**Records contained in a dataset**
#####

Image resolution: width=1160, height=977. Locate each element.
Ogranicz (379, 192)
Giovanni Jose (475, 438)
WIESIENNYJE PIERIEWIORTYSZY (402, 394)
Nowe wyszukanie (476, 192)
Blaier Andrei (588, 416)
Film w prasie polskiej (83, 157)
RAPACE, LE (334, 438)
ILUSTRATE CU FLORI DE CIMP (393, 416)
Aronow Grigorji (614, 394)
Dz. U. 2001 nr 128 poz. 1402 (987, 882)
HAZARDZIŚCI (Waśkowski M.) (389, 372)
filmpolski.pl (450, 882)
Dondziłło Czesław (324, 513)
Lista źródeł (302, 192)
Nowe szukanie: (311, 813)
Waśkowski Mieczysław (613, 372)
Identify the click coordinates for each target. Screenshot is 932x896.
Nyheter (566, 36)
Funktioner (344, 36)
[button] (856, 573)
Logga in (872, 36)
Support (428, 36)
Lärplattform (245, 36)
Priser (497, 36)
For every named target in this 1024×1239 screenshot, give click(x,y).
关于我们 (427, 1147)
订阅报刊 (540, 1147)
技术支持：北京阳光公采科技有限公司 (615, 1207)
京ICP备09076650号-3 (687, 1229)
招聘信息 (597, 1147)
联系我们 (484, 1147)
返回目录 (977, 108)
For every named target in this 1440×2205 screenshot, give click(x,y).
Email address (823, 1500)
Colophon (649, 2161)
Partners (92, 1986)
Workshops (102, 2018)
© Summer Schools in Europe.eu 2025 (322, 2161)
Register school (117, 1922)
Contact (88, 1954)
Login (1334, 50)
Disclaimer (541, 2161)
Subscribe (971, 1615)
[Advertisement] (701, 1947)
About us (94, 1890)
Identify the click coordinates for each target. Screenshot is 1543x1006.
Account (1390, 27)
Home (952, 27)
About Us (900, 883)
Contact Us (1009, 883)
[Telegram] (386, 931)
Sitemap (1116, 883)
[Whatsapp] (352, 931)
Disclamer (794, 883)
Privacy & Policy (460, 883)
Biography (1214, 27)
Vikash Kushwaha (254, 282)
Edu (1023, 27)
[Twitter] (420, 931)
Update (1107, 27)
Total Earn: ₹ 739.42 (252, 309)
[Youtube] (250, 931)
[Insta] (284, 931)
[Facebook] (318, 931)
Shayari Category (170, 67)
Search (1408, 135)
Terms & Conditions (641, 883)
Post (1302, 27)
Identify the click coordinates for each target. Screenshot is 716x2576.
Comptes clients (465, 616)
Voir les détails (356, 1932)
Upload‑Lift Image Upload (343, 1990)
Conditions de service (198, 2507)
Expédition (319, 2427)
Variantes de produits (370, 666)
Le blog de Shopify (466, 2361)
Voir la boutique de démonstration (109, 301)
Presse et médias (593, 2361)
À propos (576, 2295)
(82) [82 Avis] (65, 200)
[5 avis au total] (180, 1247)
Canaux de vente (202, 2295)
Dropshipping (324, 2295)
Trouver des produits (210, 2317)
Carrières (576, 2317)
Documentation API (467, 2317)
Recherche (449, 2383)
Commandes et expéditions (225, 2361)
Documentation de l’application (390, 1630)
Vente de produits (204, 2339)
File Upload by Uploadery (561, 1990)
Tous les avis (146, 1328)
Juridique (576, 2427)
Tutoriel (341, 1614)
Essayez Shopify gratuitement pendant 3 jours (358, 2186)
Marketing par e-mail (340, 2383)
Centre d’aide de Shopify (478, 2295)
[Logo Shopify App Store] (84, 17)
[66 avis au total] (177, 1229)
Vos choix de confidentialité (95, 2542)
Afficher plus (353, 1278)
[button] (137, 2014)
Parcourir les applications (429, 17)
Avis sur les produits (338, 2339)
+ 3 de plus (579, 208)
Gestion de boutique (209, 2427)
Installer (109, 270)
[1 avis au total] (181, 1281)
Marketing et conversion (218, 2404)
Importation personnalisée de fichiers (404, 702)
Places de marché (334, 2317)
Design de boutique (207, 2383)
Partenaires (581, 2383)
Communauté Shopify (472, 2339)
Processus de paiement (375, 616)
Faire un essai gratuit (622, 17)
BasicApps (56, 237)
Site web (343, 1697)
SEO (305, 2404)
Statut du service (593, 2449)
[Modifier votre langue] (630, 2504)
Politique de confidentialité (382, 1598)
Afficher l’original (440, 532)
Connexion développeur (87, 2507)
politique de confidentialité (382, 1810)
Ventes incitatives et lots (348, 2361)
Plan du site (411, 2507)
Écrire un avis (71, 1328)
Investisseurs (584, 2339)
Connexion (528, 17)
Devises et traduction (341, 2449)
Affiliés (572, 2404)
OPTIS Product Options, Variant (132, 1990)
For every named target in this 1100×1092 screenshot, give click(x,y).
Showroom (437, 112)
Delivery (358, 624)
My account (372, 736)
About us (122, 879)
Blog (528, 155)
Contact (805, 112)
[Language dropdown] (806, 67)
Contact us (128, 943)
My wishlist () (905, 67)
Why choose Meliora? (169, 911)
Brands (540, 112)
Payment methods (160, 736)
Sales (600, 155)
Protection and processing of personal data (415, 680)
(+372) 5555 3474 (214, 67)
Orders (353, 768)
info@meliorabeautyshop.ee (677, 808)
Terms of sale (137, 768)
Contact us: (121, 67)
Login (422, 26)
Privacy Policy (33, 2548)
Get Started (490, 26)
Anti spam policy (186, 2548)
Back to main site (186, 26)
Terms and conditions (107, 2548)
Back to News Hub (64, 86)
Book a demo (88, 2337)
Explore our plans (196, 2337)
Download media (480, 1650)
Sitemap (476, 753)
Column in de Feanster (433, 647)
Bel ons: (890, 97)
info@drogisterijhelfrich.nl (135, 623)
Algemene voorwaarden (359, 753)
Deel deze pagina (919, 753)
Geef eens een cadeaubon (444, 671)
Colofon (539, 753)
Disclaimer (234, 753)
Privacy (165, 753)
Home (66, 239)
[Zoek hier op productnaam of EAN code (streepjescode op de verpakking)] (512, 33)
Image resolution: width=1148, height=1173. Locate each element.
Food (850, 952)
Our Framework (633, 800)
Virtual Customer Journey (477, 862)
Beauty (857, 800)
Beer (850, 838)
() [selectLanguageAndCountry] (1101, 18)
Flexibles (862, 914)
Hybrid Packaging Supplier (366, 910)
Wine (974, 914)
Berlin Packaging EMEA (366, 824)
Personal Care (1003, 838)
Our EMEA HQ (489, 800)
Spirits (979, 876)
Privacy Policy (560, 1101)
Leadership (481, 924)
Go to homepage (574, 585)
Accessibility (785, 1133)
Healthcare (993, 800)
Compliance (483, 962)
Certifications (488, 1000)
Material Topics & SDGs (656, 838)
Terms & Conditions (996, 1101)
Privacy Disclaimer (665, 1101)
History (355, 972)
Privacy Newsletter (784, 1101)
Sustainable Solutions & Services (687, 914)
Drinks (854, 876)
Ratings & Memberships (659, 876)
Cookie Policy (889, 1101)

#####

Print exactly the lines above, between the one holding "Funktioner (344, 36)" and the one holding "Disclamer (794, 883)", inclusive, and nothing besides.

**Task output**
Funktioner (344, 36)
[button] (856, 573)
Logga in (872, 36)
Support (428, 36)
Lärplattform (245, 36)
Priser (497, 36)
For every named target in this 1024×1239 screenshot, give click(x,y).
关于我们 (427, 1147)
订阅报刊 (540, 1147)
技术支持：北京阳光公采科技有限公司 (615, 1207)
京ICP备09076650号-3 (687, 1229)
招聘信息 (597, 1147)
联系我们 (484, 1147)
返回目录 (977, 108)
For every named target in this 1440×2205 screenshot, give click(x,y).
Email address (823, 1500)
Colophon (649, 2161)
Partners (92, 1986)
Workshops (102, 2018)
© Summer Schools in Europe.eu 2025 (322, 2161)
Register school (117, 1922)
Contact (88, 1954)
Login (1334, 50)
Disclaimer (541, 2161)
Subscribe (971, 1615)
[Advertisement] (701, 1947)
About us (94, 1890)
Identify the click coordinates for each target. Screenshot is 1543x1006.
Account (1390, 27)
Home (952, 27)
About Us (900, 883)
Contact Us (1009, 883)
[Telegram] (386, 931)
Sitemap (1116, 883)
[Whatsapp] (352, 931)
Disclamer (794, 883)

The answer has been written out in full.